In hydraulic systems, lubricants can sometimes be mixed. Whether done accidentally or not, there are consequences to mixing lubricants. Even mixing the same kind of lubricants can place a system at risk if those lubricants have different viscosities.
How Damage Can Occur
When two lubricants of the same type but differing viscosities are mixed, the lubricant inside the system will be affected. However, to what end it will be affected depends on the amount of each lubricant used as well as the viscosity of each.
Film Thickness Determines Viscosity
The film in any lubricant has one job: to provide separation in a system’s bearings, specifically between the bearing’s stationary and rolling components. Many factors influence the level of thickness needed by a system. These include fluid viscosity, how much load the shaft must bear and how fast the bearing rotates.
If the two mixed fluids do not provide enough in the way of final viscosity, the final thickness of the fluid will be insufficient to provide the separation needed for the components inside the bearing. Left to continue, this inadequate viscosity and separation will lead to failure which may be catastrophic to the system, requiring complete shut down and/or replacement.
The same risks are present if the two mixed fluids provide too much final viscosity. This will result in the final thickness of the fluid being too high, and therefore providing too much separation between the rolling and stationary components in the bearing. This condition will lead to more energy being needed for the hydraulic system to function, and more heat being generated as a result of higher energy use. The effect is the same on bearing components as it would be if a person were running through water; it would become more difficult to run through it as the viscosity increased.
There are many different kinds of lubricants on the market. The reason for this is that each type has its own set of properties, formulated specifically so that the fluid can be used in certain types of machine. There are many formulations, but the most common are those with Extreme Pressure (EP) additives, and those with Anti-Wear (AW) additives.

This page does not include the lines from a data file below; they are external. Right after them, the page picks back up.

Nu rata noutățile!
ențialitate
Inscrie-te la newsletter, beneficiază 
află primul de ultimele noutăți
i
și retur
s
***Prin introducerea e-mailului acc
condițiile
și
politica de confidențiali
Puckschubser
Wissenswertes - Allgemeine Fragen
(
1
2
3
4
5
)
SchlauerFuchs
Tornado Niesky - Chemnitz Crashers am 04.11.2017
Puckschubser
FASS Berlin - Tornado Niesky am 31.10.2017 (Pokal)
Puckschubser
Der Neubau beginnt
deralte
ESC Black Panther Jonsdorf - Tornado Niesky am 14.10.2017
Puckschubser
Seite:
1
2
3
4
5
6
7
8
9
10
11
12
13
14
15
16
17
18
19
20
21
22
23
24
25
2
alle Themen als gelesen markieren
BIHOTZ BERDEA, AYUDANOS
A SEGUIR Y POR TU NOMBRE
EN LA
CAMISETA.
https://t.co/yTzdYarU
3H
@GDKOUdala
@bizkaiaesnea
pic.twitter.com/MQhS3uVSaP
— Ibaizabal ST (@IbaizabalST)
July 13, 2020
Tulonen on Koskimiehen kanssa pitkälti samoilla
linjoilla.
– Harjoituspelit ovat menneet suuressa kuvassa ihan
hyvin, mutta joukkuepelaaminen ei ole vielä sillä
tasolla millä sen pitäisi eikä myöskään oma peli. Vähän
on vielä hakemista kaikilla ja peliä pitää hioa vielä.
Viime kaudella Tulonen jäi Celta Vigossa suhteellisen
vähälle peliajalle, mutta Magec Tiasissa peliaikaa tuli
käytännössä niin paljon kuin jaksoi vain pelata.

Extreme Pressure Additives
Some lubricants, such as gear oil, often contain EP additives with a sulphur-phosphorous formulation. This formulation can be used in virtually any gear configuration except for the worm gear variety. This is because the material used as part of the worm gear is constructed of bronze or brass, which can be left vulnerable to the formulation of sulphur and phosphorous due to lengthy contact with the gear teeth, which generates intense pressure and heat. When this happens, corrosion is the result.
The anti-wear additives in many kinds of hydraulic fluids do not contain the powerful chemicals of their EP counterparts. Although this will not corrode internal components, seals, or O-rings, it does not offer the level of component protection that EP additives do. This is of particular concern if using hydraulic oils which tend to be far lower in viscosity than most oil used for gears.

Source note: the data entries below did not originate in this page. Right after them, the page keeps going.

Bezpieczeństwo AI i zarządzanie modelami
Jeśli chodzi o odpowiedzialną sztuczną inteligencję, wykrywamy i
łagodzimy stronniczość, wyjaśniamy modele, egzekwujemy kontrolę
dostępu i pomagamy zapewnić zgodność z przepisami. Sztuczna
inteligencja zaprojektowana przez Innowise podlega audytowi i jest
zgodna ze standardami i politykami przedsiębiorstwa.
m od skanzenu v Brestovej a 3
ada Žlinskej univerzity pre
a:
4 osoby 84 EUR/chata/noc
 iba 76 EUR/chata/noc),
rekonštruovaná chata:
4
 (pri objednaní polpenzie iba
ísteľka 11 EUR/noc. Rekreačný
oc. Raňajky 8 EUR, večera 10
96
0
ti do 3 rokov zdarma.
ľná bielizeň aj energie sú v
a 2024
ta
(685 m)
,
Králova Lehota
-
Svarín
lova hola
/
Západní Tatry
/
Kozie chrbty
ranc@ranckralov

Mixing Grease and Oil Can Result in Disaster
The dangers of mixing oil and grease are very real. In order to understand why, the way in which grease oil is manufactured must be considered. Usually, the first step in grease oil manufacturing is to first make the thickener, and then add oil until the target grade has been reached.

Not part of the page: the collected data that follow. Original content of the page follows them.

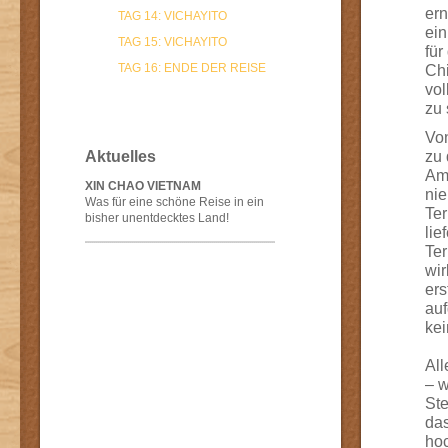
ern
TAG 14: VICHAYITO
ein
TAG 15: VICHAYITO
für
TAG 16: ENDE DER REISE
Chi
vol
zu 
Von
zu 
Aktuelles
Amp
XIN CHAO VIETNAM
nie
Was für eine schöne Reise in ein
Ter
bisher unentdecktes Land!
lie
Ter
wir
ers
auf
kei
All
– w
Ste
das
hoc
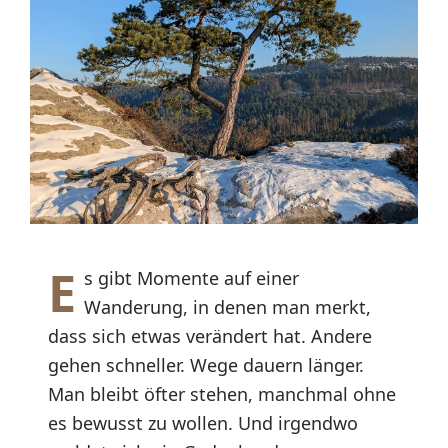
E
s gibt Momente auf einer
Wanderung, in denen man merkt,
dass sich etwas verändert hat. Andere
gehen schneller. Wege dauern länger.
Man bleibt öfter stehen, manchmal ohne
es bewusst zu wollen. Und irgendwo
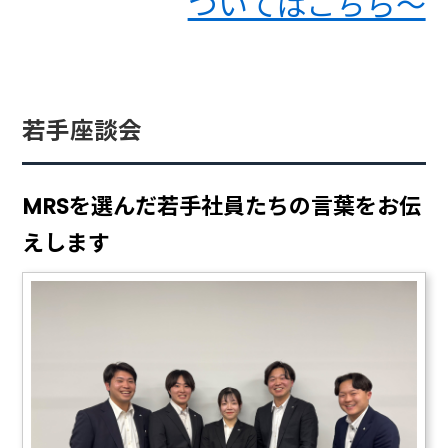
ついてはこちら～
若手座談会
MRSを選んだ若手社員たちの言葉をお伝
えします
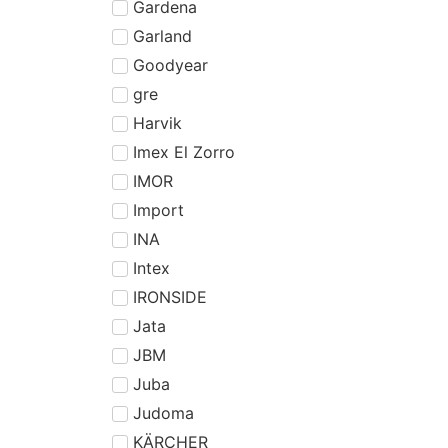
Gardena
Garland
Goodyear
gre
Harvik
Imex El Zorro
IMOR
Import
INA
Intex
IRONSIDE
Jata
JBM
Juba
Judoma
KÄRCHER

Should oil be added to grease, the ratio between the thickener and base oil will change. This will result in a grade with lower consistency, but when combined with all of the other factors like viscosity, can cause very serious issues within a system.
Although it may seem easier to mix lubricants, the best thing to do is ensure the same lubricant is always being used in a system, or that the system is flushed so that a new type of lubricant can be used.